On Tue, Oct 8, 2019 at 11:03 AM Yadong Xie <vthink...@gmail.com> wrote:

> Hi Xintong Song
>
> 2. We could switch between the detailed mode(including cpu, task heap,
> task off-heap, shuffle, on-heap managed, off-heap managed) and the summary
> mode(only including cpu and mem), which is very easy to do in UI design.
>
> 4. I think the key point is not pagination in Web UI but the REST API will
> totally *break* without pagination in current design mode.
> In my opinion, pagination is better than nothing, the pagination is a
> solution to keep log API work, and it would be great if there is another
> way to keep it work with huge log data.
>
> Xintong Song <tonysong...@gmail.com> 于2019年9月30日周一 下午7:19写道：
>
> > @Yadong
> >
> > 2. I agree that we can update the task executor ui after flip-56 is done.
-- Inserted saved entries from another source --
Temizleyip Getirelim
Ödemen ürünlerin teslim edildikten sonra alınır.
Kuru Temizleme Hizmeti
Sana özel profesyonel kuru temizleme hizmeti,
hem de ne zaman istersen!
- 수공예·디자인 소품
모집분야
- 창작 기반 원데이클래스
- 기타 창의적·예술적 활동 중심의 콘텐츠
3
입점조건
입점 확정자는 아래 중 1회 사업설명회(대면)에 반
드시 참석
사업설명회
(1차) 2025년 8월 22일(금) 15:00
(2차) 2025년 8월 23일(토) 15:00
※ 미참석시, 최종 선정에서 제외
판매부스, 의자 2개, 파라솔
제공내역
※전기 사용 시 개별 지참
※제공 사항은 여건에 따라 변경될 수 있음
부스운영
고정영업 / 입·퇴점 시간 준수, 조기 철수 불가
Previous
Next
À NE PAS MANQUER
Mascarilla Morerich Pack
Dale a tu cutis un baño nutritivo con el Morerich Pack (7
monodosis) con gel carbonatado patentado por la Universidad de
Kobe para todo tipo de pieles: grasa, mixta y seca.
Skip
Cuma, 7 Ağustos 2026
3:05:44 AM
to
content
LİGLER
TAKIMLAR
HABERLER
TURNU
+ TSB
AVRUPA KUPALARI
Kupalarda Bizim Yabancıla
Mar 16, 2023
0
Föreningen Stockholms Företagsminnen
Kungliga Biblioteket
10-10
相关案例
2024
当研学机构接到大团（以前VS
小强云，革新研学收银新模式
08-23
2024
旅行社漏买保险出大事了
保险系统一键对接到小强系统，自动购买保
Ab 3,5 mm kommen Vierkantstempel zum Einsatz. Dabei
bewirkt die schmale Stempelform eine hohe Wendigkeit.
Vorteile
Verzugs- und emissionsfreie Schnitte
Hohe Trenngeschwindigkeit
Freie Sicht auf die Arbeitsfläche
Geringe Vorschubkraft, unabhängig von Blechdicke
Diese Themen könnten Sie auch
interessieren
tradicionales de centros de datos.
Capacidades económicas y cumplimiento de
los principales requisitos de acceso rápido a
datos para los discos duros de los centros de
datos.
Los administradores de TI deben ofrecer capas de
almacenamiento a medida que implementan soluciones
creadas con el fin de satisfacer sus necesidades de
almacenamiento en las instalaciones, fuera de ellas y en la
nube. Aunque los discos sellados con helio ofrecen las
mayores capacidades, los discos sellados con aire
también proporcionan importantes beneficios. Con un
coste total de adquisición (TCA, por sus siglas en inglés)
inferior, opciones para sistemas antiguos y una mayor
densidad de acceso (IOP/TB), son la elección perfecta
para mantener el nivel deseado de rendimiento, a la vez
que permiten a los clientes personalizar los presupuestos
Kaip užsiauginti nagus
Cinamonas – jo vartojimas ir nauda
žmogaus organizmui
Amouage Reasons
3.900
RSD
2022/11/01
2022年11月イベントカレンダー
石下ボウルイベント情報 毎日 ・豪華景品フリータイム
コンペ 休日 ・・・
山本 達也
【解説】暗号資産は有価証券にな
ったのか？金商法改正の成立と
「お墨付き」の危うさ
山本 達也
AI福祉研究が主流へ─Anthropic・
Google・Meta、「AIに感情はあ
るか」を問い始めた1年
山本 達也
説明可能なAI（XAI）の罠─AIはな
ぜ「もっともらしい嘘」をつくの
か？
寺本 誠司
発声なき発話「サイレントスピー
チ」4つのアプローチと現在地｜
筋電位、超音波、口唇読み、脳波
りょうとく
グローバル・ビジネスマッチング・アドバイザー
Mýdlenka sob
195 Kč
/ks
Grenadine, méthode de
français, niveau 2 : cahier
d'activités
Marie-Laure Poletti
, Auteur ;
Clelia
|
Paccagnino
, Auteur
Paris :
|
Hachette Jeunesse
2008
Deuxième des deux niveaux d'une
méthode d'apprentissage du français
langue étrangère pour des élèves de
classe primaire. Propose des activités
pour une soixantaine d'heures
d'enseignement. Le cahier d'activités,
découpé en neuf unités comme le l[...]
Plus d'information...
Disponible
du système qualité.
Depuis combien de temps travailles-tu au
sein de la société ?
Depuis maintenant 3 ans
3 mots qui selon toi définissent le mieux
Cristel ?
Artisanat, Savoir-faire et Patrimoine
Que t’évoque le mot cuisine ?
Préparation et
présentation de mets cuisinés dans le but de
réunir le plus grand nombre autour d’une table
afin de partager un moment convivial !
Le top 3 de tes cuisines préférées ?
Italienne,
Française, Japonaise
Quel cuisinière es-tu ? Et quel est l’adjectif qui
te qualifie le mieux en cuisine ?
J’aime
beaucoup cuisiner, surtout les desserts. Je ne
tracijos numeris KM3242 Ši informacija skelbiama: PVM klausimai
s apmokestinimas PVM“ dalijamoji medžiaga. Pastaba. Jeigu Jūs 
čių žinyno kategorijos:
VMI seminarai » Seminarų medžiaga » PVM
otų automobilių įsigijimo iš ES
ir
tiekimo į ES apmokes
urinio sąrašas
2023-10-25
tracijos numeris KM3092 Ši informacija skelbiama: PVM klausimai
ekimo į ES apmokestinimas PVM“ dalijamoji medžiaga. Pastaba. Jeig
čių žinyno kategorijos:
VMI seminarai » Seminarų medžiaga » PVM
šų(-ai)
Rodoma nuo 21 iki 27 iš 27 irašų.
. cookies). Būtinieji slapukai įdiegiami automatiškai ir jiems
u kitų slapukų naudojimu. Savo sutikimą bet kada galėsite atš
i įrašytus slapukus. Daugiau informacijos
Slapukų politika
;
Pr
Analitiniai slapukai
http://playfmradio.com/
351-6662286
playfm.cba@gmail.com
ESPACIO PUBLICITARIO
> > But I would suggest keep it on discussion to come up with a proper ui
> > design for task executor resources. I don't think the mentioned image
> from
> > flip-56 is a good choice. That image is a simplified figure with cpu and
> > total memory only, for the purpose of demonstrating dynamic slot
> > allocation. In fact, there are 6 fields to be displayed (cpu, task heap,
> > task off-heap, shuffle, on-heap managed, off-heap managed). If we display
> > cpu and total memory only, then user will be confused when seeing a task
> > executor with enough remaining resources but tasks cannot be deployed
> onto
> > it (because the desired type of memory might be used up).
> >
> > 4. I've been using blink webui, which already have log pagination. It's
> > quite common that we need do search for some keywords (e.g., exception,
> > error, warning) from a large amount of logs for diagnosing problems. I
> find
> > it very inconvenient that I have to click into each page searching for
> the
> > keywords, and I'd rather take the effort to find the original log files
> > from the filesystem to view the log. Personally speaking, if the keyword
> > searching cannot be supported, I would prefer to take some time loading
> the
> > non-paginated logs over than paginated ones. Or we may at least have a
> > button on the webui for switching between the two alternatives.
> >
> > @Till
> >
> > Thanks for the inputs.
> >
> > Thank you~
> >
> > Xintong Song
> >
> >
> >
> > On Mon, Sep 30, 2019 at 5:55 PM Till Rohrmann <trohrm...@apache.org>
> > wrote:
> >
> > > For 3. At the moment the log and stdout file serving requires the
> > > TaskExecutor to be running. But in some scenarios when having a NFS, it
> > > should be enough to know where the file is located. However, this
> > > assumption does not hold in the general case.
> > >
> > > Cheers,
> > > Till
> > >
> > > On Mon, Sep 30, 2019 at 11:43 AM Yadong Xie <vthink...@gmail.com>
> wrote:
> > >
> > > > Hi Xintong Song
> > > >
> > > > Thanks for your comments!
> > > >
> > > > 1. I think it is a good idea that to align CPU and memory usage with
> > > > FLIP-49 if it will release in version 1.10
> > > > 2. We can update the task executor UI design after FLIP-56 merged
> into
> > > > master. Actually, the image
> > > > <
> > > >
> > >
> >
> https://cwiki.apache.org/confluence/download/attachments/125309297/BlinkResourceTM.png?version=1&modificationDate=1566223821000&api=v2
> > > > >
> > > > in FLIP-56 is a good UI design, we can follow it in the Flink web.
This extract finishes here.